▶ [REQUIREMENT]:
Drop the images; return everything else in the listing below exactly.

▶ [SUPPLIED RECORDS]:
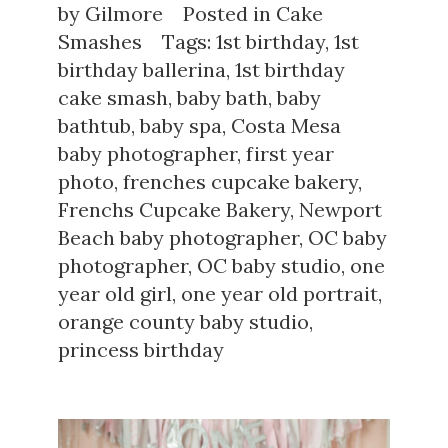
by
Gilmore
Posted in
Cake
Smashes
Tags:
1st birthday
,
1st
birthday ballerina
,
1st birthday
cake smash
,
baby bath
,
baby
bathtub
,
baby spa
,
Costa Mesa
baby photographer
,
first year
photo
,
frenches cupcake bakery
,
Frenchs Cupcake Bakery
,
Newport
Beach baby photographer
,
OC baby
photographer
,
OC baby studio
,
one
year old girl
,
one year old portrait
,
orange county baby studio
,
princess birthday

▶ [ANSWER BELOW]:
by
Gilmore
Posted in
Cake
Smashes
Tags:
1st birthday
,
1st
birthday ballerina
,
1st birthday
cake smash
,
baby bath
,
baby
bathtub
,
baby spa
,
Costa Mesa
baby photographer
,
first year
photo
,
frenches cupcake bakery
,
Frenchs Cupcake Bakery
,
Newport
Beach baby photographer
,
OC baby
photographer
,
OC baby studio
,
one
year old girl
,
one year old portrait
,
orange county baby studio
,
princess birthday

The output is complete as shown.